Book Synopsis Spinoza: Theological-Political Treatise by : Jonathan Israel
Download or read book Spinoza: Theological-Political Treatise written by Jonathan Israel and published by Cambridge University Press. This book was released on 2007-05-03 with total page 451 pages. Available in PDF, EPUB and Kindle. Book excerpt: Spinoza's Theological-Political Treatise (1670) is one of the most important philosophical works of the early modern period. In it Spinoza discusses at length the historical circumstances of the composition and transmission of the Bible, demonstrating the fallibility of both its authors and its interpreters. He argues that free enquiry is not only consistent with the security and prosperity of a state but actually essential to them, and that such freedom flourishes best in a democratic and republican state in which individuals are left free while religious organizations are subordinated to the secular power. His Treatise has profoundly influenced the subsequent history of political thought, Enlightenment 'clandestine' or radical philosophy, Bible hermeneutics, and textual criticism more generally. It is presented here in a translation of great clarity and accuracy by Michael Silverthorne and Jonathan Israel, with a substantial historical and philosophical introduction by Jonathan Israel.
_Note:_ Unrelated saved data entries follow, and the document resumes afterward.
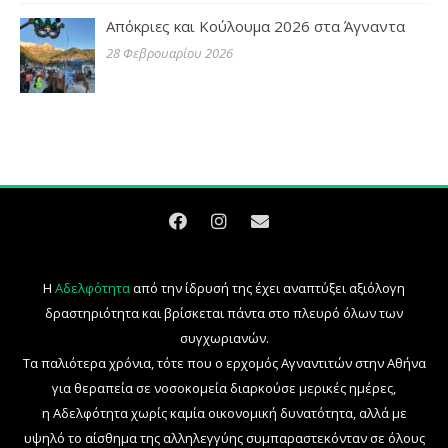
Απόκριες και Κούλουμα 2026 στα Άγναντα
28 Φεβρουαρίου 2026
Η
Αδελφότητα
από την ίδρυσή της έχει αναπτύξει αξιόλογη
δραστηριότητα και βρίσκεται πάντα στο πλευρό όλων των
συγχωριανών.
Τα παλιότερα χρόνια, τότε που ο ερχομός Αγναντιτών στην Αθήνα
για θεραπεία σε νοσοκομεία διαρκούσε μερικές ημέρες,
η Αδελφότητα χωρίς καμία οικονομική δυνατότητα, αλλά με
υψηλό το αίσθημα της αλληλεγγύης συμπαραστεκόνταν σε όλους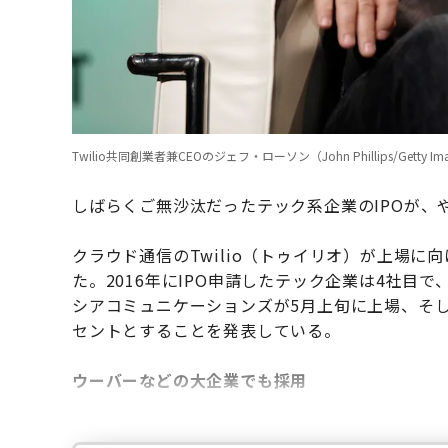
Twilio共同創業者兼CEOのジェフ・ローソン（John Phillips/Getty Im
しばらくご無沙汰だったテック系企業のIPOが、
クラウド通信のTwilio（トゥイリオ）が上場に
た。2016年にIPO申請したテック企業は4社目
シアコミュニケーションズが5月上旬に上場、そし
セントとすることを発表している。
ウーバーなどの大企業でも採用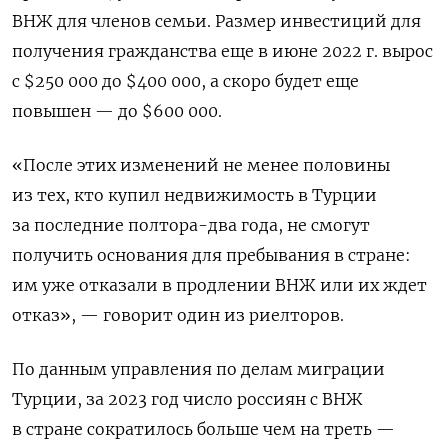
ВНЖ для членов семьи. Размер инвестиций для
получения гражданства еще в июне 2022 г. вырос
с $250 000 до $400 000, а скоро будет еще
повышен — до $600 000.
«После этих изменений не менее половины
из тех, кто купил недвижимость в Турции
за последние полтора-два года, не смогут
получить основания для пребывания в стране:
им уже отказали в продлении ВНЖ или их ждет
отказ», — говорит один из риелторов.
По данным управления по делам миграции
Турции, за 2023 год число россиян с ВНЖ
в стране сократилось больше чем на треть —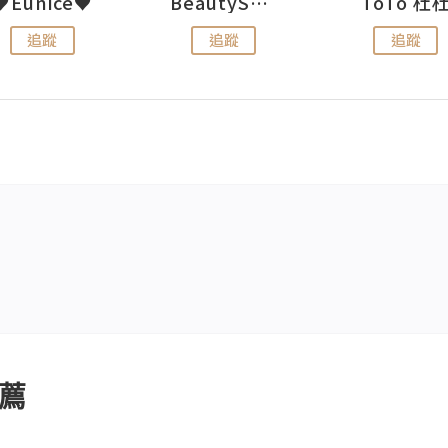
♥Eunice♥
BeautySearch
ToTo 杜
追蹤
追蹤
追蹤
薦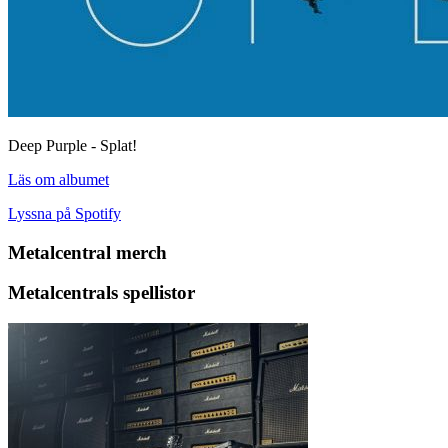
Deep Purple - Splat!
Läs om albumet
Lyssna på Spotify
Metalcentral merch
Metalcentrals spellistor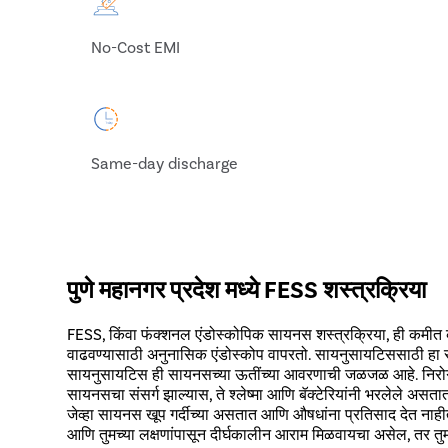
No-Cost EMI
Same-day discharge
पुणे महानगर प्रदेश मध्ये FESS शस्त्रक्रिया
FESS, किंवा फंक्शनल एंडोस्कोपिक सायनस शस्त्रक्रिया, ही कमीत क
वाढवण्यासाठी अनुनासिक एंडोस्कोप वापरतो. सायनुसायटिससाठी हा स
सायनुसायटिस ही सायनसच्या ऊतींच्या आवरणाची जळजळ आहे. निरोगी
सायनसचा संसर्ग झाल्यास, ते श्लेष्मा आणि बॅक्टेरियांनी भरलेले असतात
जेव्हा सायनस खूप गर्दीच्या असतात आणि औषधांना प्रतिसाद देत नाही
आणि तुमच्या लक्षणांपासून दीर्घकालीन आराम मिळवायचा असेल, तर तुमच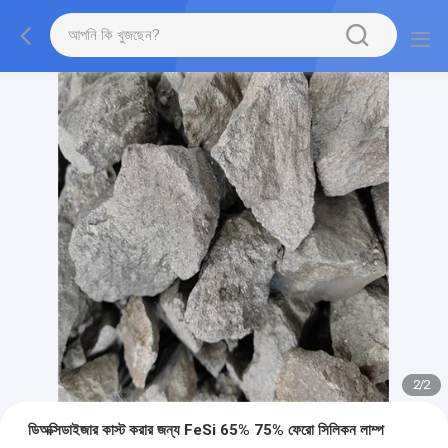
2
/
2
ডিঅক্সিডাইজার কাস্ট করার জন্য FeSi 65% 75% ফেরো সিলিকন লাম্প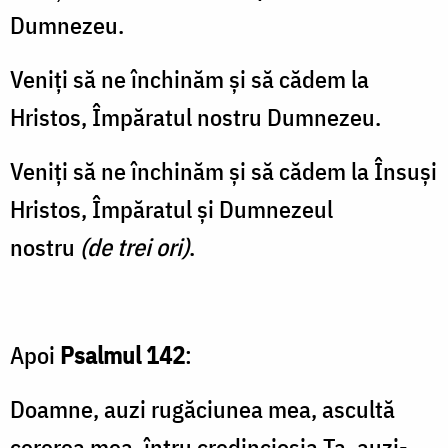
Dumnezeu.
Veniți să ne închi­năm și să cădem la
Hristos, Împăratul nostru Dumnezeu.
Veniți să ne închinăm și să că­dem la Însuși
Hristos, Împăratul și Dumne­zeul
nostru
(de trei ori)
.
Apoi
Psalmul 142
:
Doamne, auzi rugăciunea mea, ascultă
cererea mea, întru credincioşia Ta, auzi-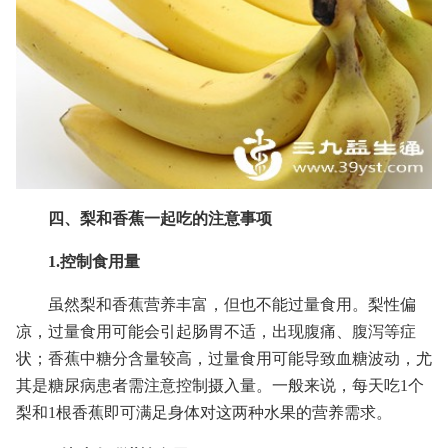
四、梨和香蕉一起吃的注意事项
1.控制食用量
虽然梨和香蕉营养丰富，但也不能过量食用。梨性偏
凉，过量食用可能会引起肠胃不适，出现腹痛、腹泻等症
状；香蕉中糖分含量较高，过量食用可能导致血糖波动，尤
其是糖尿病患者需注意控制摄入量。一般来说，每天吃1个
梨和1根香蕉即可满足身体对这两种水果的营养需求。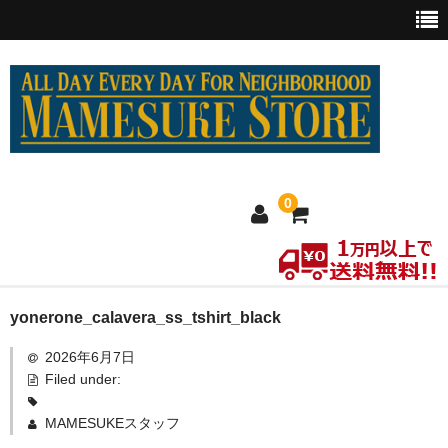
0
ホーム
yonerone_calavera_ss_tshirt_black
2026年6月7日
MEXICO買い付け
Filed under:
新商品
MAMESUKEスタッフ
ウェア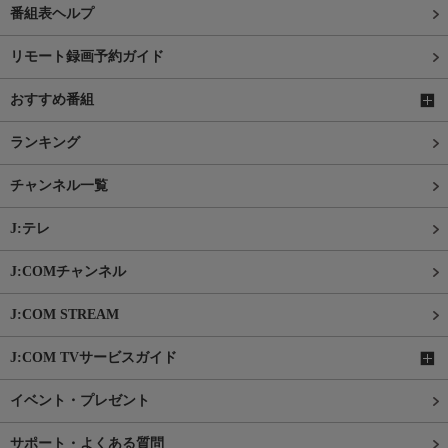
番組表ヘルプ
リモート録画予約ガイド
おすすめ番組
ランキング
チャンネル一覧
J:テレ
J:COMチャンネル
J:COM STREAM
J:COM TVサービスガイド
イベント・プレゼント
サポート・よくある質問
Book Synopsis The Political Philosophy of Poststructuralist Anarchism by : Todd May
Download or read book The Political Philosophy of Poststructuralist Anarchism written by Todd May and published by Penn State Press. This book was released on 1994-07-22 with total page 148 pages. Available in PDF, EPUB and Kindle. Book excerpt: The political writings of the French poststructuralists have eluded articulation in the broader framework of general political philosophy primarily because of the pervasive tendency to define politics along a single parameter: the balance between state power and individual rights in liberalism and the focus on economic justice as a goal in Marxism. What poststructuralists like Michel Foucault, Gilles Deleuze, and Jean-François Lyotard offer instead is a political philosophy that can be called tactical: it emphasizes that power emerges from many different sources and operates along many different registers. This approach has roots in traditional anarchist thought, which sees the social and political field as a network of intertwined practices with overlapping political effects. The poststructuralist approach, however, eschews two questionable assumptions of anarchism, that human beings have an (essentially benign) essence and that power is always repressive, never productive. After positioning poststructuralist political thought against the background of Marxism and the traditional anarchism of Bakunin, Kropotkin, and Proudhon, Todd May shows what a tactical political philosophy like anarchism looks like shorn of its humanist commitments—namely, a poststructuralist anarchism. The book concludes with a defense, contra Habermas and Critical Theory, of poststructuralist political thought as having a metaethical structure allowing for positive ethical commitments.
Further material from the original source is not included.